Continuamos a nossa série de posts para desvendar esse interior empírico de que pouco se fala, talvez por conveniência, talvez por ignorância, talvez por ambas. Depois do olhar sobre as dimensões geográficas e de investimento, viramos agora as nossas atenções para as condições de vida das gentes do “interior”.

Iniciamos a nossa deriva analisando a relação entre o índice de poder de compra de cada município e a sua distância à costa – dados da PORDATA para os anos de 2009 (triângulos) e 2013 (círculos) (os anos mais recentes para os quais a PORDATA disponibiliza este índice). O índice é um indicador compósito que pretende traduzir o poder de compra em termos per capita. Para referência a média nacional do índice no respectivo ano é de 100 (linha horizontal a tracejado). As linhas a negro e cinza representam, respectivamente, a média do poder de compra dos municípios em intervalos regulares de 25 em 25km em 2013 e em 2009.

compra

Relação entre o índice de poder de compra e distância à costa dos municípios.

Podemos observar que à medida que nos afastamos do litoral o poder de compra médio dos municípios diminui. A diminuição não é linear. Entre os 5 e os 50km a redução é mais abrupta (de 110 para cerca de 75), estabilizando depois entre os 60 e 70 até Portugal se encontrar com Espanha. Notamos também que, embora mais “pobre”, o “interior” é menos desigual. Não que tal seja uma boa notícia, mas é uma constatação empírica. No “litoral” a diferença entre municípios mais “ricos” e os mais pobres pode chegar aos 140, enquanto que no “interior”a mesma diferença fica-se pelos 70.

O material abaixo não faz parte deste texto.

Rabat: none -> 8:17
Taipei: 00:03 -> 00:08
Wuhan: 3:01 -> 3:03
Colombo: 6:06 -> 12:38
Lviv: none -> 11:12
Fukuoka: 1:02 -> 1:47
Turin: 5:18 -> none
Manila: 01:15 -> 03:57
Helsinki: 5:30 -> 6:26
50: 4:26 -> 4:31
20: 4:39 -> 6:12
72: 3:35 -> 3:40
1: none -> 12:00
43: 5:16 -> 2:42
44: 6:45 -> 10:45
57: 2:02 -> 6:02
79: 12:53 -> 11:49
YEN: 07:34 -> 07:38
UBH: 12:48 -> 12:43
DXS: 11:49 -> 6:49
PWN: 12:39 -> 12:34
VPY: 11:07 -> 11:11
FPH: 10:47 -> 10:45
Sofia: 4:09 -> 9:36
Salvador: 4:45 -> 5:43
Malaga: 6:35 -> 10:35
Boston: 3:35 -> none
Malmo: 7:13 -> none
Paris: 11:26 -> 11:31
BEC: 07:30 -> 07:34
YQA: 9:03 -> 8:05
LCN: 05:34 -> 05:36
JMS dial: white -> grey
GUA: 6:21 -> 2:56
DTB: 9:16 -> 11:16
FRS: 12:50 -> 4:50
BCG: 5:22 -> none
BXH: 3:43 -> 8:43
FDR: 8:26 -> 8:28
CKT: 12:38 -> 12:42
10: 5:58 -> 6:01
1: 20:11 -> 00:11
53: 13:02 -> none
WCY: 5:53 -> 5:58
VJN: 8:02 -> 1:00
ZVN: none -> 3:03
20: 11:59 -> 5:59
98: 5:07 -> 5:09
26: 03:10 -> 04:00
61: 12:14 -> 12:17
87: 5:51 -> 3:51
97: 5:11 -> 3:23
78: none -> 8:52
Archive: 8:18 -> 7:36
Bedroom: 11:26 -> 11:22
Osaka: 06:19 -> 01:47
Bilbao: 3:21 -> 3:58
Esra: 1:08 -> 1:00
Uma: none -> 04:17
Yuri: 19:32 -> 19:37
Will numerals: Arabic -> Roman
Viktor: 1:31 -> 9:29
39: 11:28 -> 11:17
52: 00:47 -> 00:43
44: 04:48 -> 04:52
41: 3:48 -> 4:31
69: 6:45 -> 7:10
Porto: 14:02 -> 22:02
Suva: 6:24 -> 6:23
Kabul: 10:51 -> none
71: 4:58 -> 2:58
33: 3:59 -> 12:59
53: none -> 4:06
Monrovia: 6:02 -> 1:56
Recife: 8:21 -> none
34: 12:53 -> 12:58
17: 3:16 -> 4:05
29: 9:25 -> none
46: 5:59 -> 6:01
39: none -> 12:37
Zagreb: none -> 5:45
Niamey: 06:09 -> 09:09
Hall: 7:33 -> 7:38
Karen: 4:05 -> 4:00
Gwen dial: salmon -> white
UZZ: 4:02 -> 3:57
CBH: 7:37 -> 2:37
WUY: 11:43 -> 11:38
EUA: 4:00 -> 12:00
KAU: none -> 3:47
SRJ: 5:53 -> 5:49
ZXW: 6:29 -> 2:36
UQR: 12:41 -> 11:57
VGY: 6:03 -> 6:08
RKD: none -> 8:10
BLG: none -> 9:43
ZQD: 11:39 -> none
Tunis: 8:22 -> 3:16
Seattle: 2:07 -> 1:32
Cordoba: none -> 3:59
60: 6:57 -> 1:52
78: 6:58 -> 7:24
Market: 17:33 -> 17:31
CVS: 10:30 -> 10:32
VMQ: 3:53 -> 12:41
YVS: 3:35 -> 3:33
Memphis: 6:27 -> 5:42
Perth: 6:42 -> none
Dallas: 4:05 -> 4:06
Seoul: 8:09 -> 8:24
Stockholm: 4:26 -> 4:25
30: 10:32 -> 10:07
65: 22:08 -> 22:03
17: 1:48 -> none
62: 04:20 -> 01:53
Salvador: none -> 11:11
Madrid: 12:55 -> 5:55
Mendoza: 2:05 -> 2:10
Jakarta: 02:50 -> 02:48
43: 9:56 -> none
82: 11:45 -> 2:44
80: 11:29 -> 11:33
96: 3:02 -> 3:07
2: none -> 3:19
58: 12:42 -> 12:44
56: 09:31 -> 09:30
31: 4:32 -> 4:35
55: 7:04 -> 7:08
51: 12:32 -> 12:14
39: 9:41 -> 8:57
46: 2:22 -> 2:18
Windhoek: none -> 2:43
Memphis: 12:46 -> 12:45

Em termos relativos, de 2009 para 2013, parece ter ocorrido um aproximar do “interior” ao “litoral” no que ao índice de poder de compra diz respeito. A média de poder de compra no “litoral” variou de 90 para 95 entre 2009 e 2013; já a média do poder de compra no “interior” aumentou de 65 para 75. Tal traduz-se num “aproximar” de 7% entre o poder de compra do “interior” e o poder de compra do “litoral”. Tal poder ser observado pelo facto de a curva a negro (ano de 2013) se destacar acima da curva a cinza (ano de 2009) à medida que nos afastamos da costa. Como o índice é relativo, e a base de cálculo variável, é difícil dizer quais as razões deste aproximar. Das três uma: ou o “litoral” ficou mais pobre e o “interior” mais rico; ou o poder de compra cresceu mais no “interior” que a média nacional; ou o poder de compra desceu mais no “litoral” que no “interior”. No entanto, qualquer que seja a teoria, na prática o “litoral” e o “interior” ficaram mais próximos entre 2009 e 2013 no que ao poder de compra diz respeito. A realidade parece avançar em termos contrários àquilo que é proclamado pelo ad eternum discurso das “crescentes assimetrias regionais”. Podemos criticar que 7% é um aproximar tímido, concordo, mas é um aproximar, não é um divergir. E se o nosso ponto de partida for errado, que esperar então do ponto de chegada?

Os histogramas seguintes tentam sublinhar o meu ponto de vista. Eles mostram a diferença entre o índice de poder de compra em 2013 para o verificado em 2009. Barras a vermelho e azul escuro mostram o número de municípios em que a variação do poder de compra foi negativa durante os anos e os territórios em questão. Verificamos que no “litoral” houve uma proporção maior de municípios a perder poder de compra do que no “interior”. Podemos ver também que a magnitude das perdas em distritos do “litoral” pode chegar aos 30 pontos do índice enquanto que no interior as perdas ficam-se pelos 10 (já o máximo dos ganhos é semelhante em ambos os casos).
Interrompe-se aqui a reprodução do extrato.